Industrial controllers like PLCs, RTUs and DCS, are dedicated industrial computers that make logic-based decisions to control industrial processes. They operate in every industrial environment, and play a vital role in complex processes such as power generation, oil transportation, management of electrical and water utilities, and various manufacturing processes.

Due to the design of ICS networks and the lack of basic security controls such as authentication and encryption, most ICS attacks do not need to exploit software vulnerabilities. Once the network is breached, the attacker gains unfettered access to all the controllers and can alter their configuration, logic and state to cause disruptions.

Without fully understanding which assets exist in an ICS network, and who is accessing them at any point in time, they cannot be protected. This includes access over the network, or direct physical access to the device.

The Control Plane Is Difficult to Secure

One of the biggest security challenges manufacturers face is dealing with the variety of different communication protocols used in ICS networks.

Standard data plane protocols like Modbus and DNP3 are used by HMI/SCADA/DCS applications to communicate physical measurements and process parameters such as current temperature, current pressure, valve status, etc.

Meanwhile, the control plane protocols — which are used to configure automation controllers, update their logic, make code changes, download firmware, etc. — are proprietary and vendor-specific. Each vendor uses its own implementation of the IEC-61131 Standard for Programmable Controllers. These implementations are rarely documented, making it very difficult to monitor critical activities.

Since the goal of most ICS cyberattacks is to cause operational disruptions or physical damage, an attacker will try to change the way the process executes. While a predefined set of process parameters can be changed through HMI/SCADA applications, the logic maintained on the controller defines the process flow and its safety settings. Therefore, changing the controller logic is both the easiest and most successful way to cause such disruptions.

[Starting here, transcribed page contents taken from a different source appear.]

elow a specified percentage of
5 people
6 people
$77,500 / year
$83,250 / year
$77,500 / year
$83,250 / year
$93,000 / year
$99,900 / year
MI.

Contrary to popular belief, this is not extremely difficult. Once inside the network, an attacker can easily download control logic to an industrial controller or change its configuration. Since these actions are executed using proprietary vendor-specific protocols, there is no standard way to monitor these control plane activities. As a result, changes made by an attacker can go unnoticed until damage starts to occur.

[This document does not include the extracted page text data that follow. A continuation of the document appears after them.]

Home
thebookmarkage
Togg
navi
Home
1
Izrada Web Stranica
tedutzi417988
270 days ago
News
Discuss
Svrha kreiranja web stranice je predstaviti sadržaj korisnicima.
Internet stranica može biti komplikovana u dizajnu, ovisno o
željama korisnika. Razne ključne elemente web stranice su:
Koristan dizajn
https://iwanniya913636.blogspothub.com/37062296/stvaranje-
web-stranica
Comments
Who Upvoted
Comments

More Weaknesses — Connected ICS Networks

Until recently, industrial networks were separated from the rest of the world by ‘Air Gaps.’ In theory, an ‘Air Gap’ is a great security measure — disconnecting the industrial network from the business network and the Internet. However, an ‘Air Gap’ is no longer operationally feasible in today’s connected world. Trends such as the Industrial Internet of Things and Industry 4.0, are driving organizations to facilitate more connections between the physical process world and the Internet. This connectivity exposes the previously isolated operational environments to cyberthreats.

What Can Be Done to Protect ICS Networks?

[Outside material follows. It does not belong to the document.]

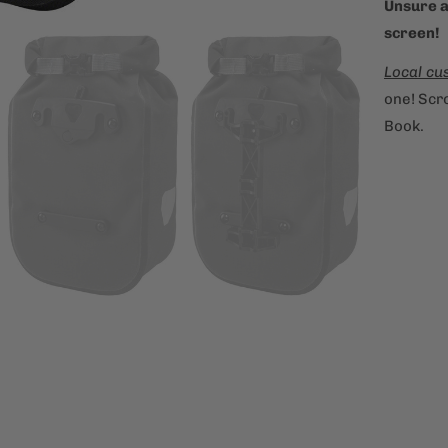
Unsure a
screen!
Local cu
one! Scro
Book.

Gaining visibility into ICS networks is the first step in being able to protect them from cyberthreats. Discovering all assets, especially industrial controllers, is critical. This includes maintaining a reliable inventory of configurations, logic, code and firmware versions for each controller.

Once these baselines have been established, continuous monitoring of control-plane activities for unauthorized access or changes is required. This is especially true since the controllers are often modified by third-party integrators. This can result in changes which are not captured by network monitoring alone. Fortunately, new specialized monitoring and control technologies for ICS networks are now available.

Barak Perelman is CEO of Indegy, an industrial cybersecurity firm that improves operational safety and reliability for industrial control networks by providing situational awareness and real-time security.